Transcribed page contents
____
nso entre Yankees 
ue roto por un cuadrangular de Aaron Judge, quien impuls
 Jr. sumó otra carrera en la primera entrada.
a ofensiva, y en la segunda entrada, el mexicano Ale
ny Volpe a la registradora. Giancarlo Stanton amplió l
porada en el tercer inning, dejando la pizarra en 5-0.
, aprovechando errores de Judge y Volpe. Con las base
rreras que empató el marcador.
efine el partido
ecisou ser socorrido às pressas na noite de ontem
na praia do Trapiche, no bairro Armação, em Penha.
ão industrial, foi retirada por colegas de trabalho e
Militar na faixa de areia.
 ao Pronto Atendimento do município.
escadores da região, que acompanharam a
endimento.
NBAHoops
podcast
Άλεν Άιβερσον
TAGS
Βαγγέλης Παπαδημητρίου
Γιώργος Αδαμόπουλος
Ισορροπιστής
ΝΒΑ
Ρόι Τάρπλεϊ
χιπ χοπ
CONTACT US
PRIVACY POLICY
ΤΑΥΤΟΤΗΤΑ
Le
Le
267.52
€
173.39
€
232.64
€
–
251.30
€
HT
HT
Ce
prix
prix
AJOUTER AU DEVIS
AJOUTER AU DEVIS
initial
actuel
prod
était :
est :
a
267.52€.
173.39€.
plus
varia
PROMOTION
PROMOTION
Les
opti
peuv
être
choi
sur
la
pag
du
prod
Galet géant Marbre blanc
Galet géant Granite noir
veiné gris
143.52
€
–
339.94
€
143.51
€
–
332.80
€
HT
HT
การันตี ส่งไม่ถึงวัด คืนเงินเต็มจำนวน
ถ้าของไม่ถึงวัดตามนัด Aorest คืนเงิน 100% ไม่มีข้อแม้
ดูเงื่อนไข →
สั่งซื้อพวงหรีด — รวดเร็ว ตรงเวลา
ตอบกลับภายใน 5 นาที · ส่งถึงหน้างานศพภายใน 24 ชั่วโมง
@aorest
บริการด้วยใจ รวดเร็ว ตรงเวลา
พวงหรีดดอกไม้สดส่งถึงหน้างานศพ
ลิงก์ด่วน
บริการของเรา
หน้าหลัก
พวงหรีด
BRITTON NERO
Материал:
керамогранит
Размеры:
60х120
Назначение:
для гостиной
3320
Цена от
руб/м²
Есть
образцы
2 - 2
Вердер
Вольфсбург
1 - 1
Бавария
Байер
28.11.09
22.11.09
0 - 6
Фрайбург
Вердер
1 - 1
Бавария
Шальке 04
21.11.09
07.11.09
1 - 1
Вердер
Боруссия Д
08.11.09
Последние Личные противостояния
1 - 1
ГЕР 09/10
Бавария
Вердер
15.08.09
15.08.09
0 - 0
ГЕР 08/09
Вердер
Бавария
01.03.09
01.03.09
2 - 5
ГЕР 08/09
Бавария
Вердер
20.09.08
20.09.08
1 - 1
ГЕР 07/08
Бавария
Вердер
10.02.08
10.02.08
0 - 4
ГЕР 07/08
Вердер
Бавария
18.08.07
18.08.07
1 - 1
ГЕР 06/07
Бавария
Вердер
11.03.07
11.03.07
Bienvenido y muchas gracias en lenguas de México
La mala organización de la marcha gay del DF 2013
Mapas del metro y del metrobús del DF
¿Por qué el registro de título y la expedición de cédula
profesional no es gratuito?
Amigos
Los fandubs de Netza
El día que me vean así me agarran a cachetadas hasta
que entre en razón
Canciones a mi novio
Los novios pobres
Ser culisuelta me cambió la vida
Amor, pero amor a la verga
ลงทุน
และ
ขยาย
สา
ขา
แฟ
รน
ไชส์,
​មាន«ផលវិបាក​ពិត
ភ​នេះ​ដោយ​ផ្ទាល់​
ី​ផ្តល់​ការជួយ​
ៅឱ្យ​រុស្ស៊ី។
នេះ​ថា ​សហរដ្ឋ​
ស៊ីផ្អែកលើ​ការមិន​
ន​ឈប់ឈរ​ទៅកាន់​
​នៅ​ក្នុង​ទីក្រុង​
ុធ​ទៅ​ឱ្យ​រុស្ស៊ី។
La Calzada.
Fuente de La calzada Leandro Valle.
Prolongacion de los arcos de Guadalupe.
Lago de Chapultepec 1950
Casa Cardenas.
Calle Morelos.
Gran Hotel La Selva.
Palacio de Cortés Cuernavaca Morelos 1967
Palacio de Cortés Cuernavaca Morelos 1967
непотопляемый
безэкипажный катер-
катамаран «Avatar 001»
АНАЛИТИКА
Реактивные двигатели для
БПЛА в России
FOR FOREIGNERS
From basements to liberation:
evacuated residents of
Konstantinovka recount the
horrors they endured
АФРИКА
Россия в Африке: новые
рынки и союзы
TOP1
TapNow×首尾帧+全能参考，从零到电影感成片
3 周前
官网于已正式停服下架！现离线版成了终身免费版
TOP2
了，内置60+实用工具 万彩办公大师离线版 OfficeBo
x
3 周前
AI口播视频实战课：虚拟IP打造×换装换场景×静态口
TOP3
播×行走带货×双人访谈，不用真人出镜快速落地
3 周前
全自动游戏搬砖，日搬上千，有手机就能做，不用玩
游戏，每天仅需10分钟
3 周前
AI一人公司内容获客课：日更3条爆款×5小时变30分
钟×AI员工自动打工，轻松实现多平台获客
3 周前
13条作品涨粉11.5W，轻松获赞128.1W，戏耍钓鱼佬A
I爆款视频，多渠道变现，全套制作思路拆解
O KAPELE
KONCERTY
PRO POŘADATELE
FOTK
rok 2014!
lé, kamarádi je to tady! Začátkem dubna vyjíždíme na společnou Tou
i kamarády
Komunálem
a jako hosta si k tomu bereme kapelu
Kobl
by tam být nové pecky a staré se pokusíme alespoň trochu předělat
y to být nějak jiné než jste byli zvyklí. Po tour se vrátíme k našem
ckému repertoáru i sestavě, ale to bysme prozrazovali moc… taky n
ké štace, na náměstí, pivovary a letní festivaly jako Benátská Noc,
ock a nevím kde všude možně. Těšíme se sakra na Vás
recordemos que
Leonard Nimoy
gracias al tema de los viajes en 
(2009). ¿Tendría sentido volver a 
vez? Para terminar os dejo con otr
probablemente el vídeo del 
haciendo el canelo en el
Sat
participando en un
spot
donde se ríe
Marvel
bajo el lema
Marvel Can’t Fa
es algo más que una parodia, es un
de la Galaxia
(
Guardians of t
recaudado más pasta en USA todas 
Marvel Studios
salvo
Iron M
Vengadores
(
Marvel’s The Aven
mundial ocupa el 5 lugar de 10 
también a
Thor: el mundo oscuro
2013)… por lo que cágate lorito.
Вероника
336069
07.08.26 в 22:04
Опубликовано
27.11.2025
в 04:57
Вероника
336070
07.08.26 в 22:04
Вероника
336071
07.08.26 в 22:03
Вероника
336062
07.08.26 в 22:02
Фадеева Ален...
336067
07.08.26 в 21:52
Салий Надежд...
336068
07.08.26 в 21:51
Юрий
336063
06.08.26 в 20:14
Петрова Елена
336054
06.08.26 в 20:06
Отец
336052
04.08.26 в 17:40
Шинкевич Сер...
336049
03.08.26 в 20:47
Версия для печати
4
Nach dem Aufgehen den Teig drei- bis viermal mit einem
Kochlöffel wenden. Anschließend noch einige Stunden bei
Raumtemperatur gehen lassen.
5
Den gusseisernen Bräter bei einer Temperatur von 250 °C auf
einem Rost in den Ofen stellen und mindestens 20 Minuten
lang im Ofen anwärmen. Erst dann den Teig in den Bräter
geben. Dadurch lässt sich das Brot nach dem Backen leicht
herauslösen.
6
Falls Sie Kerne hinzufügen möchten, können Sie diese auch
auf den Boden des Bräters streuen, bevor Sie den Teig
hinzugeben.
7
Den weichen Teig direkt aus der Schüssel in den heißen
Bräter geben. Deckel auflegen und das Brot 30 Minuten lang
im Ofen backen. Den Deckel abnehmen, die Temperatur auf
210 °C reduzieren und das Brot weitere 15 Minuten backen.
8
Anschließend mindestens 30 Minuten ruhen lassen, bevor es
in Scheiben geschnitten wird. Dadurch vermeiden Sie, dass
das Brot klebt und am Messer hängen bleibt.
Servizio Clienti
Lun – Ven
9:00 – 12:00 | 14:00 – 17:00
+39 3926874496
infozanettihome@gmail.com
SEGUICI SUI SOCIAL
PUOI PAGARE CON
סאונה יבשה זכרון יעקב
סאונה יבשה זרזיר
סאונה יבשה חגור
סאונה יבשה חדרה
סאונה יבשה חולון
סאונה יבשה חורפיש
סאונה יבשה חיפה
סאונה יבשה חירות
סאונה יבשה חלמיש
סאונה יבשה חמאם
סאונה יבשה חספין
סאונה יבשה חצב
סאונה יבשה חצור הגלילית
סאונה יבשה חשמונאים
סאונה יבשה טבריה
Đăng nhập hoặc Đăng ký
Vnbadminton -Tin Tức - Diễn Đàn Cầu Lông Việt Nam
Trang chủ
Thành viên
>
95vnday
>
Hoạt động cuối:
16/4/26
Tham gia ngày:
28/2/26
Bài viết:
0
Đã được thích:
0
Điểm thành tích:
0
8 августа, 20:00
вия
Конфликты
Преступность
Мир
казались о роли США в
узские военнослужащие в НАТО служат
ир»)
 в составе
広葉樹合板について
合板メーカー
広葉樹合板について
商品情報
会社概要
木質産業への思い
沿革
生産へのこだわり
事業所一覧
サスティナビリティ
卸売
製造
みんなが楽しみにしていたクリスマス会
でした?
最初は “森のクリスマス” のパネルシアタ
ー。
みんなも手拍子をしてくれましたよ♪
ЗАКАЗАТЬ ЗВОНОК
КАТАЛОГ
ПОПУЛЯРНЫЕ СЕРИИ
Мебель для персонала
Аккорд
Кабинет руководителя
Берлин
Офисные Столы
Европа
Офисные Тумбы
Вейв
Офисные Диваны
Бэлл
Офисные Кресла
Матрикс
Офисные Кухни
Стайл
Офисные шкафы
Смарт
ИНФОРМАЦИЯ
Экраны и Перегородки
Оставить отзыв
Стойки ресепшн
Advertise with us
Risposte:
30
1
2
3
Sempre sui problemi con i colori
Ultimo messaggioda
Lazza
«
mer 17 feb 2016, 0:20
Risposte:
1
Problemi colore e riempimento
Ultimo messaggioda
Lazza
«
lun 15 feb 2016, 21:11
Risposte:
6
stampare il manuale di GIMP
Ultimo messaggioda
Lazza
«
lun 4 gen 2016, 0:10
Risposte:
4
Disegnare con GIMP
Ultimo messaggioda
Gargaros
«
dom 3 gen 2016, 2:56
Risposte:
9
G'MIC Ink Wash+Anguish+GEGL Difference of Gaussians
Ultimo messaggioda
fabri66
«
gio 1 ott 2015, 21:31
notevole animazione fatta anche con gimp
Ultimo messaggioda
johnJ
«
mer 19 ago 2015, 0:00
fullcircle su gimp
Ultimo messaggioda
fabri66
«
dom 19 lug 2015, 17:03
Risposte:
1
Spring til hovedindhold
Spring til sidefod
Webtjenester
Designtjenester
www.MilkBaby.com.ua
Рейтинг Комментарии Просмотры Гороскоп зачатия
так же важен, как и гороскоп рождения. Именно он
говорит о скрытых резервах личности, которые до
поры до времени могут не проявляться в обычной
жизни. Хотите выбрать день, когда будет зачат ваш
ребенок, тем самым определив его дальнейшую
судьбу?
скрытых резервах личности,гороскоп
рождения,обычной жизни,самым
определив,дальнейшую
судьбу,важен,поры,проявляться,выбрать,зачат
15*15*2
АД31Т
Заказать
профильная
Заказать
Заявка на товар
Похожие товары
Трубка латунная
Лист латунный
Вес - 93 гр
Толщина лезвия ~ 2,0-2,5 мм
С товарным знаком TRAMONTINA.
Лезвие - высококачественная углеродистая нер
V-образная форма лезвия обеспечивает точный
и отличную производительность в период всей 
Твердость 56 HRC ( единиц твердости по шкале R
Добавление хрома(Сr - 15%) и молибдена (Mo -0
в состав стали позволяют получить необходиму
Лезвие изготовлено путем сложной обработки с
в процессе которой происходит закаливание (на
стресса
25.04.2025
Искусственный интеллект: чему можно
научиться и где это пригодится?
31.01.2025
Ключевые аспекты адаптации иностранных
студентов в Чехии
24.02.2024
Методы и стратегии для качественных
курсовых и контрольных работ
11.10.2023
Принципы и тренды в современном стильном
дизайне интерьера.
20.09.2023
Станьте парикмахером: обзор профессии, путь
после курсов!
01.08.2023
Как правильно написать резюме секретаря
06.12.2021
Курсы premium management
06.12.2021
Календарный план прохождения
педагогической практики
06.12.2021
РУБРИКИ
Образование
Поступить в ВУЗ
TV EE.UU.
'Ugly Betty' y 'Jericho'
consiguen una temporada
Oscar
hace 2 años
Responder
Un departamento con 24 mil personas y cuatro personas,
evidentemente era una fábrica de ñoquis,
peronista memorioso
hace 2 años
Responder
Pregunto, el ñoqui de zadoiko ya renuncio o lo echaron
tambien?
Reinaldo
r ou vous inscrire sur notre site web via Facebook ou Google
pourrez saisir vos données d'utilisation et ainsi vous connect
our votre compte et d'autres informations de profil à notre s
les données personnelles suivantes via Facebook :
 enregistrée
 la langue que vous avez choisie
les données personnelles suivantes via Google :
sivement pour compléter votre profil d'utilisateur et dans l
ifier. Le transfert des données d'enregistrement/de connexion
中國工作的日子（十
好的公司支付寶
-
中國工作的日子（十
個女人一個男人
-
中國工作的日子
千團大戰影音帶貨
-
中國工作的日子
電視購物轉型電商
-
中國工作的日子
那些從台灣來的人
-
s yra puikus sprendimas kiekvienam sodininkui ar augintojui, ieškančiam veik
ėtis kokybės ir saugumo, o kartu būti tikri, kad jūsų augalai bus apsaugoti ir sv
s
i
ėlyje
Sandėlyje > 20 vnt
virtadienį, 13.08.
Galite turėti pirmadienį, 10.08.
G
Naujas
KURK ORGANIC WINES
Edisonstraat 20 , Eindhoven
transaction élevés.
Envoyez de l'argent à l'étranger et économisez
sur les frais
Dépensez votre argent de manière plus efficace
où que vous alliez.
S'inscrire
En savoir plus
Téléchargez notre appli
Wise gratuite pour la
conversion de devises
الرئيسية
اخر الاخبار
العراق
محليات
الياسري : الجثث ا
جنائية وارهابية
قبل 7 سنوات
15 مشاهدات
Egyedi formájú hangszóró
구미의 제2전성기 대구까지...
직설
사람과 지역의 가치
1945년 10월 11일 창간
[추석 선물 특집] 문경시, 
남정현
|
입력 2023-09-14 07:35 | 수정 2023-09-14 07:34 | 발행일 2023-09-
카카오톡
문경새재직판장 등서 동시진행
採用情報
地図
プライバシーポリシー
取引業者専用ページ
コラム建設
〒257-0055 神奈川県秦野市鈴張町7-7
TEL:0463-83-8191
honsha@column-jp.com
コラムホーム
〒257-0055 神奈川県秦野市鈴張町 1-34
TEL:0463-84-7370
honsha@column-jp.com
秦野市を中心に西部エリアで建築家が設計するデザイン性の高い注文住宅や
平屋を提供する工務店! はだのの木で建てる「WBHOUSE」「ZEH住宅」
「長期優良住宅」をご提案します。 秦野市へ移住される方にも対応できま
____
**Goal of the exercise**. Reproduce only this range: the first line of the data above through the line with "Galet géant Marbre blanc", both included, exactly as written.

**Output below**.
nso entre Yankees 
ue roto por un cuadrangular de Aaron Judge, quien impuls
 Jr. sumó otra carrera en la primera entrada.
a ofensiva, y en la segunda entrada, el mexicano Ale
ny Volpe a la registradora. Giancarlo Stanton amplió l
porada en el tercer inning, dejando la pizarra en 5-0.
, aprovechando errores de Judge y Volpe. Con las base
rreras que empató el marcador.
efine el partido
ecisou ser socorrido às pressas na noite de ontem
na praia do Trapiche, no bairro Armação, em Penha.
ão industrial, foi retirada por colegas de trabalho e
Militar na faixa de areia.
 ao Pronto Atendimento do município.
escadores da região, que acompanharam a
endimento.
NBAHoops
podcast
Άλεν Άιβερσον
TAGS
Βαγγέλης Παπαδημητρίου
Γιώργος Αδαμόπουλος
Ισορροπιστής
ΝΒΑ
Ρόι Τάρπλεϊ
χιπ χοπ
CONTACT US
PRIVACY POLICY
ΤΑΥΤΟΤΗΤΑ
Le
Le
267.52
€
173.39
€
232.64
€
–
251.30
€
HT
HT
Ce
prix
prix
AJOUTER AU DEVIS
AJOUTER AU DEVIS
initial
actuel
prod
était :
est :
a
267.52€.
173.39€.
plus
varia
PROMOTION
PROMOTION
Les
opti
peuv
être
choi
sur
la
pag
du
prod
Galet géant Marbre blanc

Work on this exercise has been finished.